A modern, production-ready full-stack starter kit for building SaaS applications with Rails and React.

πŸš€ Features

  • Rails 8.0 with PostgreSQL
  • React 19 with TypeScript
  • Inertia.js for seamless SPA experience without the API complexity
  • Shadcn/UI components with Tailwind CSS v4
  • Vite for lightning-fast HMR and builds
  • SolidQueue for background jobs
  • SolidCache for caching
  • SolidCable for Action Cable
  • Ahoy for analytics tracking
  • Paper Trail for audit logs
  • Sentry for error tracking
  • Resend for transactional emails
  • Lograge for structured logging
  • Strong Migrations for safe deployments

πŸ“‹ Prerequisites

This project uses mise for managing development environments. mise ensures everyone on your team uses the exact same versions of Ruby, Node.js, and other tools.

Install mise

# macOS
brew install mise

# Or use the installer script
curl https://mise.run | sh

# Add to your shell (if not already done)
echo 'eval "$(mise activate bash)"' >> ~/.bashrc  # for bash
echo 'eval "$(mise activate zsh)"' >> ~/.zshrc    # for zsh

System Dependencies

You'll also need these installed on your system:

  • PostgreSQL 14+ (check with psql --version)
# macOS
brew install postgresql@14

# Ubuntu/Debian
sudo apt-get install postgresql postgresql-client

🎯 Getting Started - Step by Step

Step 1: Clone and Rename Your Application

# Clone the starter kit with your app name
git clone git@github.com:growthxai/starter.git your-app-name
cd your-app-name

# Remove the original git history and start fresh
rm -rf .git
git init
git add .
git commit -m "Initial commit from Rails starter kit"

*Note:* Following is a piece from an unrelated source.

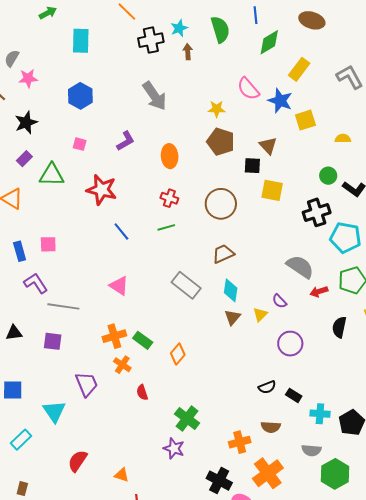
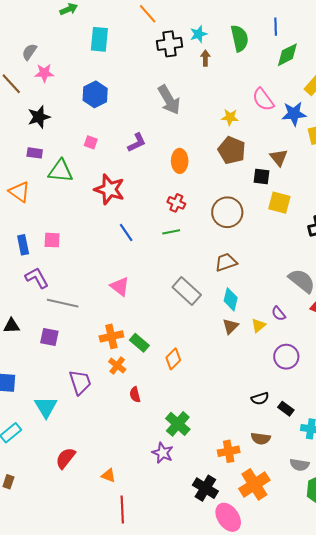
blue star: (280, 101) -> (294, 114), turned -30
purple rectangle: (24, 159) -> (35, 153), turned 49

Step 2: Rename Your Application

The starter kit comes with a convenient script to rename your application:

# Use the rename script - replace "YourApp" with your actual app name
bin/rename-app YourApp

# Examples:
# bin/rename-app MyAwesomeApp
# bin/rename-app ProjectManager
# bin/rename-app SaaSPlatform

This script will automatically:

  • Update the module name in config/application.rb
  • Update database names in config/database.yml
  • Update cable channel prefix in config/cable.yml
  • Update package name in package.json

After running the script, you'll need to:

  1. Update the page title in app/views/layouts/application.html.erb
  2. Drop and recreate your database (covered in Step 5)

Step 3: Set Up Development Environment

# Install all required tool versions (Ruby, Node.js, Yarn)
mise install

# Trust the mise configuration for this project
mise trust

# Verify tools are installed
mise list

# Install Ruby dependencies
bundle install

# Install JavaScript dependencies
yarn install

Note: For local environment overrides, create mise.toml.local (gitignored):

# mise.toml.local - Local overrides (not committed)
[env]
DATABASE_URL = "postgres://localhost/my_custom_db"

Step 4: Set Up the Database

# Create database, load schemas, and seed
bundle exec rails db:setup

# You should see: "Seed data created successfully!"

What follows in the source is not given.